L’episodio, regolarmente rivendicato dall’organizzazione terroristica con il simbolo della stella a cinque punte - precisamente con la sigla “Prima posizione”, mediante telefonata alla redazione bolognese dell’agenzia giornalistica Ansa, del 17 luglio - destava particolarmente scalpore nel circondario, nonostante in quel periodo i casi del genere fossero ancora frequenti. Specialmente ai danni dei rappresentanti della Benemerita, dato il capillare lavoro svolto dal nucleo anti eversione guidato dal generale Carlo Alberto Dalla Chiesa.
La cerimonia funebre (nella foto, particolare) sarà particolarmente partecipata. I presunti responsabili dell’agguato mortale - Vincenzo Scaccia e Mario Protti, come esecutori materiali, più Daniele Bonato, Pio Pugliese, Ivan Formenti, Ettorina Zaccheo, Bernardino Pasinelli che era subentrato a Vincenzo Del Cora all’ultimo momento, quali fiancheggiatori - verranno presi, il 23 luglio successivo, nel capoluogo lombardo. In particolare Bonato fornirà ai magistrati la ricostruzione dell’operazione costata la vita al militare.

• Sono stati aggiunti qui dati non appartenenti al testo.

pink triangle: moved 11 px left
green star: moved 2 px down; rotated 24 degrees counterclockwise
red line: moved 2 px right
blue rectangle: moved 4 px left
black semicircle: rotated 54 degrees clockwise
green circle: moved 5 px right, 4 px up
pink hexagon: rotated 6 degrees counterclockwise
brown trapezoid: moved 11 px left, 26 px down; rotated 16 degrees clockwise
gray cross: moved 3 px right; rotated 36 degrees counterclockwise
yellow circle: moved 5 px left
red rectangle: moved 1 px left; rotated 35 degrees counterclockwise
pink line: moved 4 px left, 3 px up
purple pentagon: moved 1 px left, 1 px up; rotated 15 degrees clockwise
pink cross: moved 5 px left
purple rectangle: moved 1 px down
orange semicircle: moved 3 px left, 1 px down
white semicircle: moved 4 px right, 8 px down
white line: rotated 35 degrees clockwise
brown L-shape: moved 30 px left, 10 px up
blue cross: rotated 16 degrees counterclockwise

Verosimilmente Protti avrebbe esploso il colpo di grazia alla testa con una pistola calibro 38, mentre Scaccia avrebbe aperto il fuoco con un fucile Ak-47. Finiranno all'ergastolo nell'intricato processo dedicato alla "Alasia". Renzi verrà insignito della medaglio d’argento al valor civile alla memoria. Verrà onorato anche con il monumento realizzato sul luogo del delitto, in quella che era piazza Enrico Cialdini.